La critique principale faite au Cri - celle de diviser les Chrétien·nes - est un classique. Jean-Pierre Denis, ancien directeur de rédaction de la Vie (pendant quatorze ans) et fin connaisseur des médias chrétiens, explique à Arrêt sur images. "On a toujours reproché aux catholiques de gauche de mettre l'engagement politique en avant et d'oublier le substrat, la raison d'être catholique". C'est là le fruit d'une longue histoire.
"À l'époque du pontificat de Jean-Paul II, ils étaient régulièrement tournés en ridicule, avec l'argument : vous êtes responsables du déclin de l'Église". C'est aussi le fruit d'évolutions éditoriales dans le paysage médiatique français, explique Jean-Pierre Denis. Les titres estampillés "chrétiens de gauche", comme Télérama, sont accusés de s'être sécularisés. "Télérama faisait partie des publications de la vie catholique progressistes - ne serait-ce que parce qu'il s'intéressait à la télé - qui ont gommé peu à peu leur appartenance catholique." De même, "ces vingt dernières années, les médias catholiques se sont dépolitisés, au sens où le clivage entre un catholicisme de gauche versus un catholicisme de droite, incarnés par la Vie et Famille chrétienne, a, très largement, perdu de son sens". De même à la radio, avec la fusion RCF-Radio Notre Dame, que nous vous racontions. Les médias de gauche militants, eux, sont devenus "des publications très marginales".
La naissance du Cri répond, selon Jean-Pierre Denis, aux aspirations d'une nouvelle génération de chrétiens de gauche, en quête de "retour aux fondements spirituels de l'engagement". Elle a été encouragée par le Pape François et ses encycliques Laudato Si et Fratelli tutti. Timothée de Rauglaudre confirme. Le magazine marque "notre différence avec les générations qui nous ont précédées, dans le sens où nous faisons peut-être preuve d'une plus grande soif de radicalité politique et de radicalité religieuse". Il s'explique. "Sur le côté politique : on ne va pas prendre de pincettes pour parler de «capitalisme», de «patriarcat», pour nommer les choses clairement. Et sur le côté religieux, le Cri va faire une Une avec le Christ, un coeur sacré et avec le mot «Dieu»". Une réponse au paysage médiatique chrétien dans lequel "le fait de parler de sa foi avait été capté par la presse de droite".

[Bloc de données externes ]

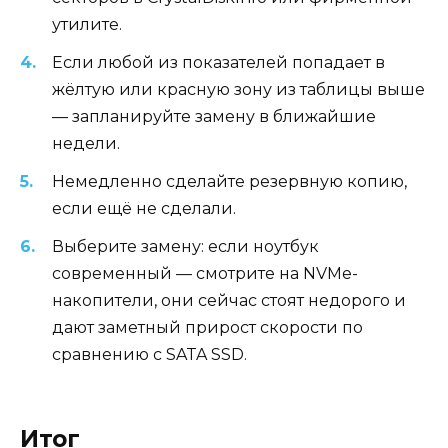
утилите.
Если любой из показателей попадает в
жёлтую или красную зону из таблицы выше
— запланируйте замену в ближайшие
недели.
Немедленно сделайте резервную копию,
если ещё не сделали.
Выберите замену: если ноутбук
современный — смотрите на NVMe-
накопители, они сейчас стоят недорого и
дают заметный прирост скорости по
сравнению с SATA SSD.
Итог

L'abbé Raffray voit les choses différemment. Il ne croit pas à l'indépendance du Cri. "De quel droit se disent-ils chrétiens ? Qui les finance ?" Le magazine "ne fait que reprendre le discours majoritaire dans les médias aujourd'hui : dire du mal de Trump, parler d'écologie. Ce sont des sujets mainstream subventionnés par un système et par l'État." La "diversité médiatique", selon lui, n'existe que depuis "quatre-cinq ans". Où la trouve-t-on ? Chez Bolloré, répond l'abbé. Qui lâche : "Réjouissez-vous qu'il finance la presse indépendante".